Troubleshooting¶
This page collects the most common issues reported by Purdue AF users, with solutions. If your problem is not listed here, please contact support.
Sessions¶
My session fails to start
Most commonly this happens due to issues and outages of computing infrastructure - please alert facility admins.
Another possible cause is an overfilled home directory: the
/home/<username>/ volume has a strict 25 GB quota, and sessions cannot start
if you are over it.
- Start a session with the
Minimal JupyterLab interfaceoption — it should work even when a normal session does not. - Check your home directory usage:
du -sh $HOME. - Move large files (data, Pixi/Conda environments) to
/work/or/depot/storage — see Storage volumes.
If you selected a full 40 GB A100 GPU, the session may also fail to start simply because all full GPU instances are taken. Try a 5 GB slice instead, or start a CPU-only session.
My session is very slow
- You might be trying to use custom Pixi or Conda environments on a slow
filesystem.

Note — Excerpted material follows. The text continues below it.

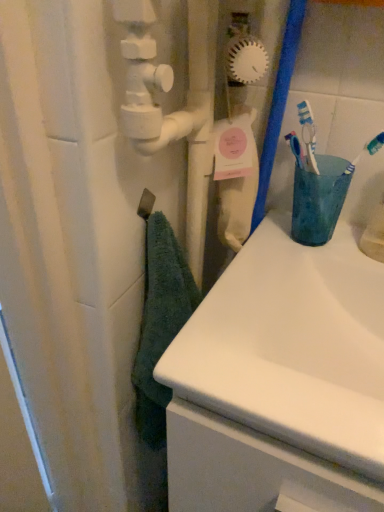 I want to click on free space in front of matte plastic cup at right, so click(x=284, y=279). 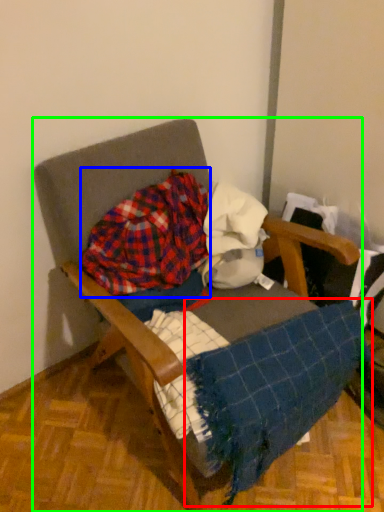 Question: Based on their relative distances, which object is farther from blanket (highlighted by a red box)? Choose from flannel (highlighted by a blue box) and furniture (highlighted by a green box).

Choices:
 (A) flannel
 (B) furniture

Answer: (A)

Try moving them to
/work/storage. - Check whether you are running out of RAM: the resources selected at session creation are hard limits. Restart the session with more RAM if needed.
- Reading many small files from
/depot/or/eos/can be slow — see Data access for faster access patterns (XCache).
My session was shut down on its own
Sessions that remain inactive for 14 days are automatically shut down to release resources. Your storage volumes are unaffected — simply start a new session. Sessions may also occasionally get shut down due to unplanned outages, so save your work regularly and keep important code in sync with a Git repository.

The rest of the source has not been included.